MediaWiki Page Transfer Tutorial - How to export and import pages in MediaWiki

How to export and import pages in MediaWiki

In MediaWiki you can export pages from one installation and import them into another installation (or in the same one). You can export and import not only the main pages/articles, but also pages from the other namespaces of the site: e.g. category pages, user pages, discussion pages, etc.

There are different ways this can be done. In this tutorial we'll discuss the two main ways to do it. One of them is to use the frontend features for exporting and importing pages. This is the way that's easier to understand and follow by the average user. Another way is to do it via SSH. Using the frontend Export and Import tools is not very suitable for a large number of pages (e.g. more than a few hundred at a time). In this case you should either do it via SSH, or you can use the frontend tools but export/import the pages in portions and not all of them at the same time.

So we'll start with the first method which includes the built-in frontend functions, and we'll then cover the way to do it via SSH:

Note that it's not necessary to do both actions using the same method, meaning that you can, for example, export pages via SSH and then import them using the frontend Import function of the site.

Another note to keep in mind is that by default the frontend Export function can be used by all users, including visitors, while the Import function can be used only by administrators/sysops.

Export Pages with the Frontend Export Tool

MediaWiki has a tool for exporting pages that's available on the frontend of an open wiki site to all users. In order to export pages you need the titles of these pages. If you have to export only a few pages and you know exactly what their names are (including capital and lowercase letters), then you can go straight to the Export tool. Otherwise, first you have to copy the names of the pages that you want to export and optionally compile a list of the page names.

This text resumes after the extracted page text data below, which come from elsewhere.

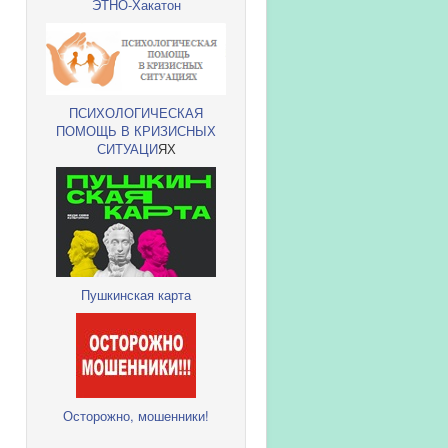
ЭТНО-Хакатон
ПСИХОЛОГИЧЕСКАЯ
ПОМОЩЬ В КРИЗИСНЫХ
СИТУАЦИ
ЯХ
Пушкинская карта
Осторожно, мошенники!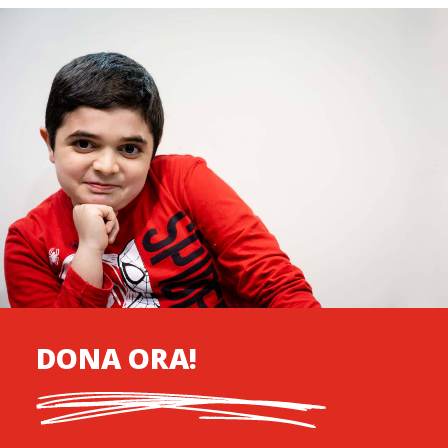
DONA ORA!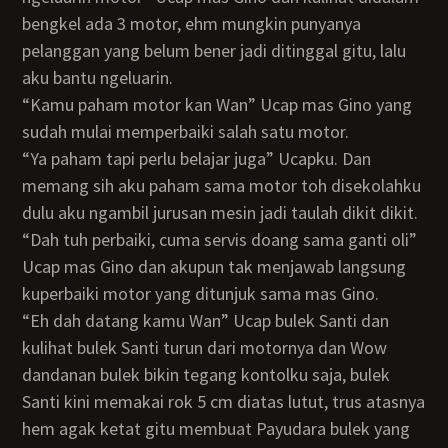
bengkel ada 3 motor, ehm mungkin punyanya
pelanggan yang belum bener jadi ditinggal gitu, lalu
aku bantu ngeluarin.
“Kamu paham motor kan Wan” Ucap mas Gino yang
sudah mulai memperbaiki salah satu motor.
“Ya paham tapi perlu belajar juga” Ucapku. Dan
memang sih aku paham sama motor toh disekolahku
dulu aku ngambil jurusan mesin jadi taulah dikit dikit.
“Dah tuh perbaiki, cuma servis doang sama ganti oli”
Ucap mas Gino dan akupun tak menjawab langsung
kuperbaiki motor yang ditunjuk sama mas Gino.
“Eh dah datang kamu Wan” Ucap bulek Santi dan
kulihat bulek Santi turun dari motornya dan Wow
dandanan bulek bikin tegang kontolku saja, bulek
Santi kini memakai rok 5 cm diatas lutut, trus atasnya
hem agak ketat gitu membuat Payudara bulek yang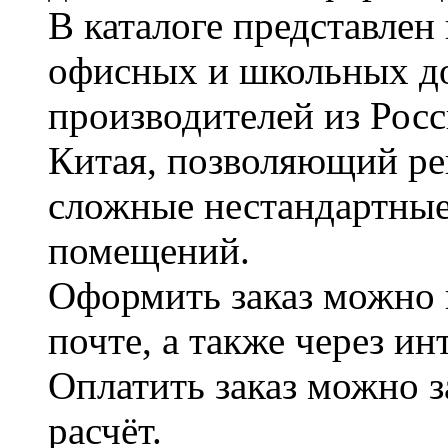
В каталоге представле
офисных и школьных д
производителей из Рос
Китая, позволяющий ре
сложные нестандартные
помещений.
Оформить заказ можно 
почте, а также через и
Оплатить заказ можно 
расчёт.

You can view the names of all pages on the special page that lists all pages on the site. To access it go to Tools menu on the left>Special pages button>on the page that opens All pages button in the section List of pages:

Button for Accessing the Page that Shows All Page Titles

By default, on the page that opens you'll see a list of the pages from the main namespace. You can use the drop-down menu and the Go button above the list to select a different namespace (e.g. if you want to get a list of category pages, user pages, etc.):

Page that Shows All Page Titles

You can use the page titles there to create a list of the pages that you want to export. One way to go about it is to highlight the titles with the mouse (click and hold the left mouse button and drag the mouse so that you mark the titles), then press the right mouse button and from the menu that appears select Copy. You can then either open a text editor (e.g. Notepad) and paste the titles there, or you can go directly to the Export tool and paste the titles in the text area that's provided there. As usual, to paste the copied information just press the right mouse button and from the menu select Paste. In both cases you may need to format and edit the list a bit. You have to make sure that there's one page title per line and there are no empty lines between the titles. If you use a text editor to create and edit the list, after you're done copy the list and paste it in the corresponding text area of the Export tool.

To open the Export tool, go to Tools menu on the left>Special pages button>on the following page Export pages button in the section Page tools:

Button for Accessing the Export Tool

This will open the actual tool. There you'll see a text area and a few options. You have to put the titles of the pages in the text area. Whether you type them on the spot or you copy/paste them, as we mentioned, make sure that there's one title per line:

Tool for Exporting Pages

Note that if there are pages from namespaces other than the main one, you have to add the namespace at the beginning of the name (separated by a colon). For example, to add to the list a category page named Example you have to put Category:Example; for the page of a user with the username Example User, you have to put User:Example User, and so on.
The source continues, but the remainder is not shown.